Ms Jane Harrowfield1, Ms Megan Watson1, Dr Jacqui Frowen1
1Peter Maccallum Cancer Centre, Melbourne, Australia
To test the feasibility and clinical efficacy of a pre-treatment speech pathology and dietitian specialist clinic for head and neck cancer patients. The clinic aims to: 1) Improve patient experience and clinical outcomes and 2) Streamline speech pathology/dietetic services between hospitals sharing patient management.
This pilot study used a pre-test, post-test quasi -experimental design. The study included 26 patients with head and neck cancer who were planned to receive radiotherapy (with or without chemotherapy). Fourteen patients received usual care and 12 participated in the pre-treatment clinic along with usual care. Outcome measures were collected pre treatment, at the beginning and at the end of treatment. Outcomes included: patient experience, patient clinical outcomes, organisational outcomes and service delivery.
Patients who participated in the pre-treatment clinic had a greater understanding of the possible swallowing, speech/voice and nutritional problems that could develop during (chemo)radiotherapy. This result was statistically significant. The pre-treatment clinic did not impact clinical outcomes for dysphagia or airway management; however, nutritional outcomes showed a trend towards less weight loss and a lower malnutrition prevalence for those patients who participated in the clinic. No difference between groups was seen for unplanned hospital admissions and length of stay. Episodes of care were not increased for dietetics but were higher for speech pathology. This means for dietetics, additional resources are not required and the clinic is cost-neutral.
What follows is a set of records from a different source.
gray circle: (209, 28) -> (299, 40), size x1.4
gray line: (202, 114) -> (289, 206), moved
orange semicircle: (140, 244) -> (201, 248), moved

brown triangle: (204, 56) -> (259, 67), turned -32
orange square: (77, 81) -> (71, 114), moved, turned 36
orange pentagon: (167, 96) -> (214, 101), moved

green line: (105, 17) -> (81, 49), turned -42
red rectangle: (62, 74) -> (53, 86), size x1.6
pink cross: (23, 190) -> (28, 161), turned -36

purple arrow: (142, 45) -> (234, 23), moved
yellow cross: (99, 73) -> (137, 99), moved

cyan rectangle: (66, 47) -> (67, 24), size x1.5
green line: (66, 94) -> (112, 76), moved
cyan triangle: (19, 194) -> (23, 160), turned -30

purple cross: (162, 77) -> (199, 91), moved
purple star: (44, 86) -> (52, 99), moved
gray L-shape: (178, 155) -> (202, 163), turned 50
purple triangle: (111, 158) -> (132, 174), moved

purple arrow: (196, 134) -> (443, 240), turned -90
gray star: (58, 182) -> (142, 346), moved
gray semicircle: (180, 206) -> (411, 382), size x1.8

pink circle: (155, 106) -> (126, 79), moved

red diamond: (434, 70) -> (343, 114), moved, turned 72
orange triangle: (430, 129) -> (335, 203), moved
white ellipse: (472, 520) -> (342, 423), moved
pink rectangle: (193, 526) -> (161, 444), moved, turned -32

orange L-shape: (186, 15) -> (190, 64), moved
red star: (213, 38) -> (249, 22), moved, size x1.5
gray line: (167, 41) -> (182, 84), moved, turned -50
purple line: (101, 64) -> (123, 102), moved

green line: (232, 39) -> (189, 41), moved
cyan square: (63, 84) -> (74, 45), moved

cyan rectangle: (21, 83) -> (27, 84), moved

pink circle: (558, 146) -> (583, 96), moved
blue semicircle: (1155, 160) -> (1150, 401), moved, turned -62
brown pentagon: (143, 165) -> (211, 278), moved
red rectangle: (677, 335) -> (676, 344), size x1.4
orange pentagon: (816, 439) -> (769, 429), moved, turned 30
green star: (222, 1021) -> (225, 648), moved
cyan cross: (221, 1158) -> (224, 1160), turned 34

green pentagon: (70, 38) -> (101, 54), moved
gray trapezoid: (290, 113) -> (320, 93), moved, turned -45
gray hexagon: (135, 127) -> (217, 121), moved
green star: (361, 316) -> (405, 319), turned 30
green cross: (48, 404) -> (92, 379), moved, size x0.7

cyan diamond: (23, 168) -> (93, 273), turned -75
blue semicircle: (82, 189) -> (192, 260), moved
Significance of the findings to allied health:
This clinic demonstrated the advantages of providing a pre-treatment multidisciplinary clinic in the setting of head and neck cancer, particularly for dietetic management. This pilot study could provide a template for allied health teams who want to work collaboratively, allowing for improved clinical outcomes while minimising the need for additional resources.